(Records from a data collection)
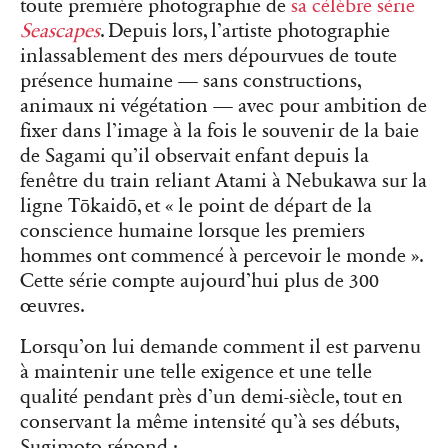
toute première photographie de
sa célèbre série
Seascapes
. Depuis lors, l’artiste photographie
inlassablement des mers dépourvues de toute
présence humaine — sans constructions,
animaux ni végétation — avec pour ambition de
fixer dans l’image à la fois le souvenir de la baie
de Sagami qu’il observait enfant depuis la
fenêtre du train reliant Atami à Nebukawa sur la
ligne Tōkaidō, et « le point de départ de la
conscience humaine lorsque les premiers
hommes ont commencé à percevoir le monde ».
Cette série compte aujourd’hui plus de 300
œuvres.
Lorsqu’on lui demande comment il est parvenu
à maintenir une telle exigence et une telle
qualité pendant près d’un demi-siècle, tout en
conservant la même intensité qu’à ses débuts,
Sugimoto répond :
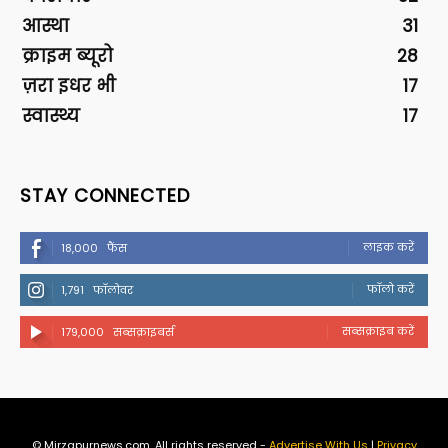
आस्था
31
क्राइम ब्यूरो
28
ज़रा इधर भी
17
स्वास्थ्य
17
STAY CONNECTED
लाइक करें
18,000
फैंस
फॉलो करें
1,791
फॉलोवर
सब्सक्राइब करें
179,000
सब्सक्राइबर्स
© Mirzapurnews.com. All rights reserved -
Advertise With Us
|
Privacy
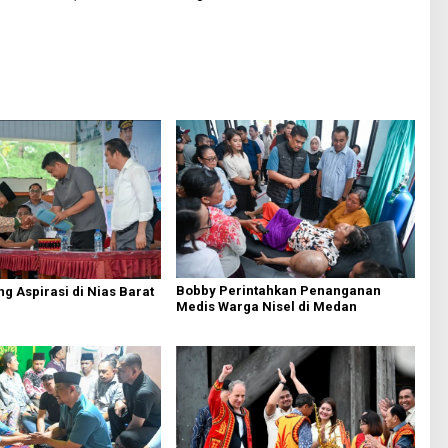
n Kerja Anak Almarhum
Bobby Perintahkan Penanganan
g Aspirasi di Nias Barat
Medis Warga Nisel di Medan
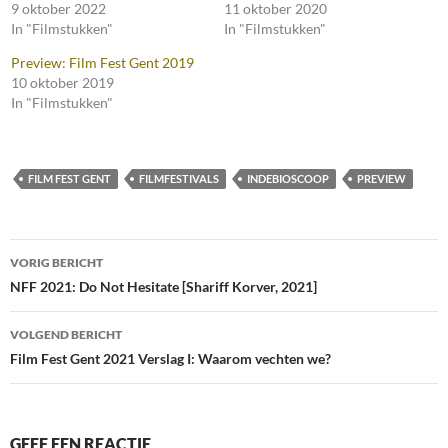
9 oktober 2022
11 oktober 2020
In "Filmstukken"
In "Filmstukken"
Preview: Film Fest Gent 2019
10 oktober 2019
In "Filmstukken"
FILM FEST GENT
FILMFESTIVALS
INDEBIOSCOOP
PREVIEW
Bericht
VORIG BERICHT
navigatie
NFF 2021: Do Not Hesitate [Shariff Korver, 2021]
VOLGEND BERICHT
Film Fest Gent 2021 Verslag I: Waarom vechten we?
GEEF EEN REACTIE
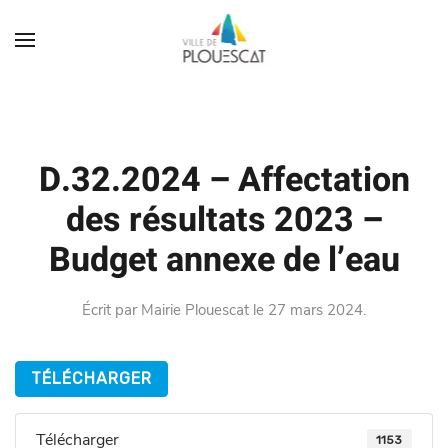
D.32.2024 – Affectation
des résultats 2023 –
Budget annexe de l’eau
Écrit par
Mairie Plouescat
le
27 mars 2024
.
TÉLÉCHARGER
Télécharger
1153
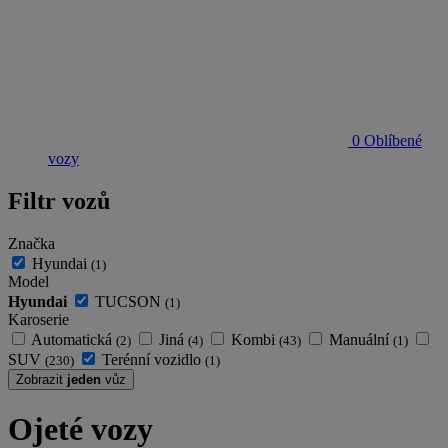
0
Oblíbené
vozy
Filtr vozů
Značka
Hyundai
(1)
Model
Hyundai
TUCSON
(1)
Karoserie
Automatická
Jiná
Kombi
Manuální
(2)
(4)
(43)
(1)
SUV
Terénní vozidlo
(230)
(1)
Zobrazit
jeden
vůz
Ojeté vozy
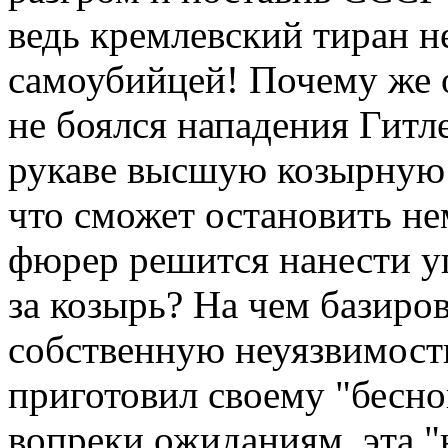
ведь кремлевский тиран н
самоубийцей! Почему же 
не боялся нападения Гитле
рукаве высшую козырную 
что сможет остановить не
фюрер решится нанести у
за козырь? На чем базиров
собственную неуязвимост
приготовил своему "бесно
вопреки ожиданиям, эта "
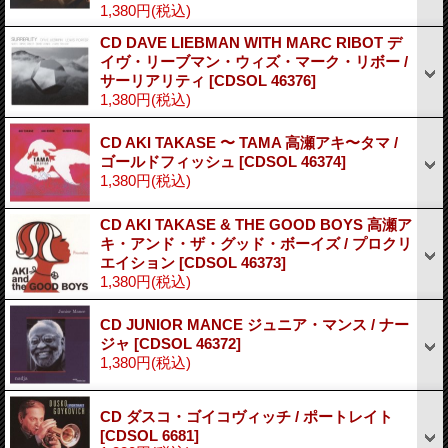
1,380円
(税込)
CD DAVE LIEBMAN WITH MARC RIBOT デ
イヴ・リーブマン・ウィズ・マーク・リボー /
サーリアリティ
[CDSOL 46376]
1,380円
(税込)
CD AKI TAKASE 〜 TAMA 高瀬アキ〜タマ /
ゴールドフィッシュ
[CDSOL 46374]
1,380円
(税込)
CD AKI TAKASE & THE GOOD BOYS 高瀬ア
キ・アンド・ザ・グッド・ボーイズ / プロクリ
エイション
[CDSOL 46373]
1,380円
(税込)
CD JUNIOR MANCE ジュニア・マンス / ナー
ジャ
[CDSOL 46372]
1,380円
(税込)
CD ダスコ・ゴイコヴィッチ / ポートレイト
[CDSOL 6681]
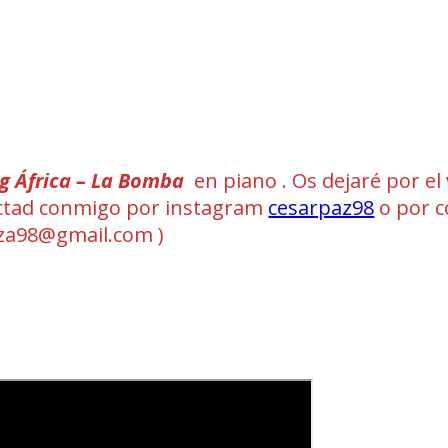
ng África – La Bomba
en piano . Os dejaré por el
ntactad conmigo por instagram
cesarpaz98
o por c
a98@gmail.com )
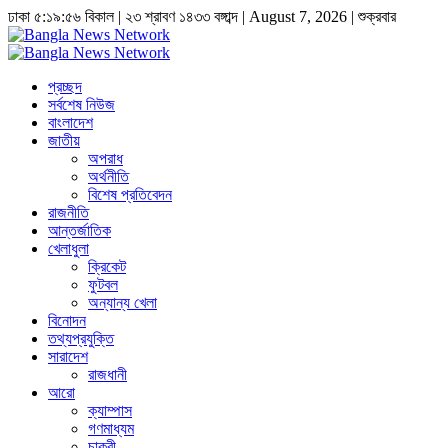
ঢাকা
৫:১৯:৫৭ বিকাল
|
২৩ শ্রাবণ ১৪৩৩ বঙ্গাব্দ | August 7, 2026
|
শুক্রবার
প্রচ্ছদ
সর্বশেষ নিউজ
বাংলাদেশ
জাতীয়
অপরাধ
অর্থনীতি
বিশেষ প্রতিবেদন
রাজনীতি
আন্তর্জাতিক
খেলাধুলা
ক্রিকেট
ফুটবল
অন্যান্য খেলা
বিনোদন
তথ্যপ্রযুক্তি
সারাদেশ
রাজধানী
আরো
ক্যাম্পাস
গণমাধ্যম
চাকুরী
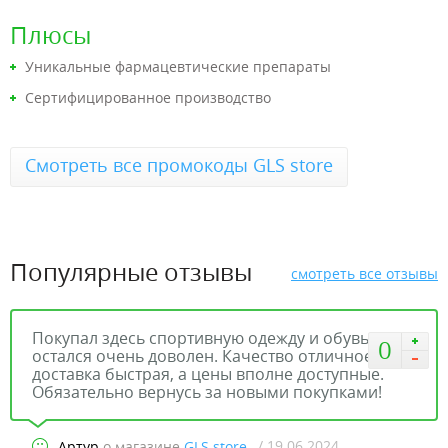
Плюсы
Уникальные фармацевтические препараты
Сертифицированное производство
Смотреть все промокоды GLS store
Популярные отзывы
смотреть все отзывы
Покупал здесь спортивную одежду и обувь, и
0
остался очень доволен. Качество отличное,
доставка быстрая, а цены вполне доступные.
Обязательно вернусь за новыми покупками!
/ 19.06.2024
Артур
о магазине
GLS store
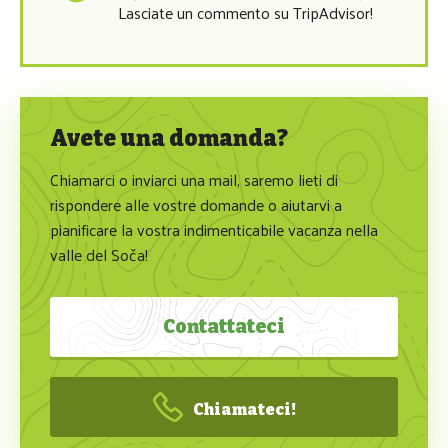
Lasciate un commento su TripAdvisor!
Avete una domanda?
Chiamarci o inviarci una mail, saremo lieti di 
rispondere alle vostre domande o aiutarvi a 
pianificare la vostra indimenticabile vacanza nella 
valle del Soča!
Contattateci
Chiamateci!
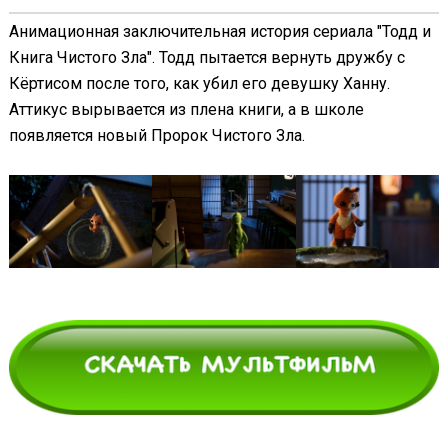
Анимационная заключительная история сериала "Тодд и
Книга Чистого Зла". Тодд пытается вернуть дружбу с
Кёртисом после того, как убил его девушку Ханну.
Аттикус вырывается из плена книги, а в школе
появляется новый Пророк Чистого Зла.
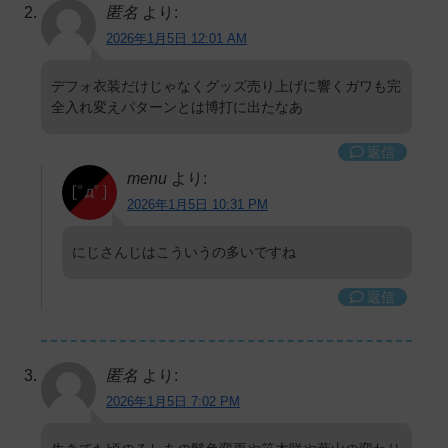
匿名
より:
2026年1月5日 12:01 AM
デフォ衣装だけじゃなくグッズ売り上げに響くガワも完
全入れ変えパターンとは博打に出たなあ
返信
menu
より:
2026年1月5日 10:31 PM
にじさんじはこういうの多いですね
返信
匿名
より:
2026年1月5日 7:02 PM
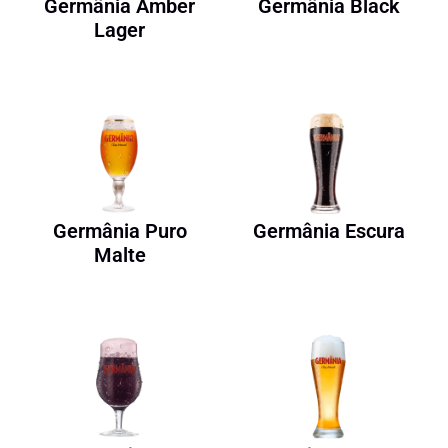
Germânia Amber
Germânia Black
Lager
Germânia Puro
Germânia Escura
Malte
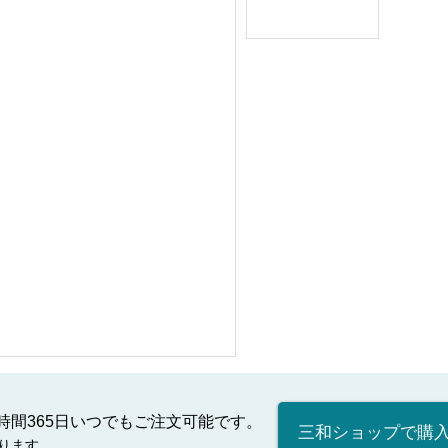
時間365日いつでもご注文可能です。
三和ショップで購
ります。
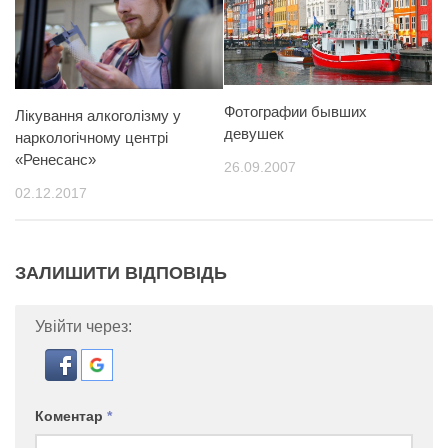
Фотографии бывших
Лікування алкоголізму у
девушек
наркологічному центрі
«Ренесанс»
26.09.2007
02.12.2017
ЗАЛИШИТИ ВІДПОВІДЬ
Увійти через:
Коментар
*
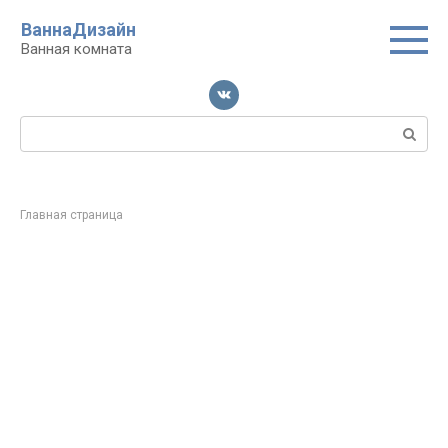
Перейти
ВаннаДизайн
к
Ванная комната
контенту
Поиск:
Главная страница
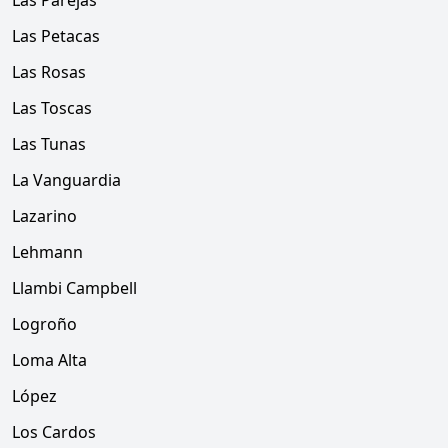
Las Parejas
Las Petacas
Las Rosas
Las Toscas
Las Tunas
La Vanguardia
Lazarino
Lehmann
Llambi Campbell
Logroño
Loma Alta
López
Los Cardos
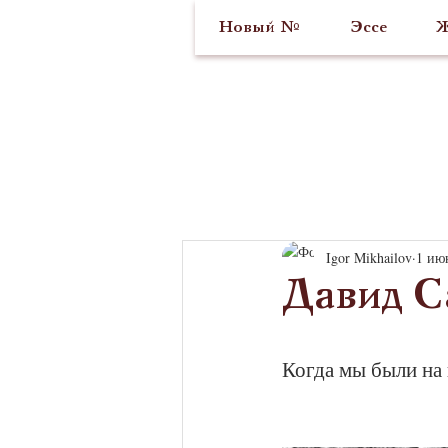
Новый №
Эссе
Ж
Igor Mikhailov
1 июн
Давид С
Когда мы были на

_Goal of the exercise:_
For the word "Germânia", state how many lines of the entries contain it, with nothing else.

_Task solution:_
4